Nada de fadas madrinhas!
Na versão de 1812 de “Branca de Neve”, por exemplo, não é a madrasta, mas sim a mãe da menina de cabelo preto como a noite, pele branca como a neve e lábios vermelhos como o sangue que invejosa da beleza da filha, manda um caçador leva-la à floresta e matá-la! A Cinderela/“Gata borralheira” – cujo apelido tem a ver com o fato de dormir muito próxima ao fogão para se aquecer e, portanto, vive suja devido à borralha, cinzas – recolhe todos os “presentes” (vestido, sapatos e mesmo ajuda para concluir os trabalhos extras que impiedosamente a madrasta lhe impõe para impedir que vá ao baile real) de uma árvore que nasce a partir de um ramo que, a seu pedido, o pai lhe trouxe de uma viagem. Nada de fadas madrinhas, pois! Sim, ao final, ambas se casam com os tais príncipes que se apaixonam por elas, não sem antes terem se desvencilhado de suas agruras por outros meios.

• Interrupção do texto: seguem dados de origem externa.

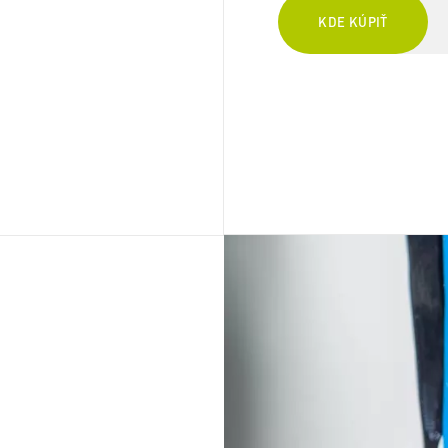
KDE KÚPIŤ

Mas, de novo, estamos aqui no plano do simbólico e é essa a leitura que precisa ser feita, para muito além da leitura de senso comum de que “tiraram a sorte grande” unindo-se a homens ricos que lhes proverão com castelos e mimos reais para o pra sempre em suas vidas. Aqui, como em todos os contos, o que está em cena é a capacidade e a possibilidade de superação, retomada, reencontro: o era uma vez, e sempre será, para ter esperança.
Histórias plenas de simbolismos
Nas propostas de leitura literária deve caber diversidade, onde fantasia e história caminham de mãos dadas; histórias de gente de carne e osso e histórias plenas de simbolismos sobre heróis e heroínas que sonhamos ser, sobre os monstros que precisamos vencer e aqueles que habitam em nós – afinal, como diz um provérbio de nativos americanos: “dentro de mim há dois lobos: um deles é cruel e mau; o outro é muito bom. Os dois estão sempre brigando. O que ganha a briga é aquele que eu alimento mais frequentemente”.
Em tempos onde há muita informação desencontrada circulando apressada, sobretudo nas redes sociais, é muito importante atenção redobrada para não julgar e banir leituras que são fundamentais e alimentadoras da alma humana e que contribuem, há muito e muito, para a compreensão da sofisticada, tensa, maravilhosa e turbulenta aventura humana na Terra.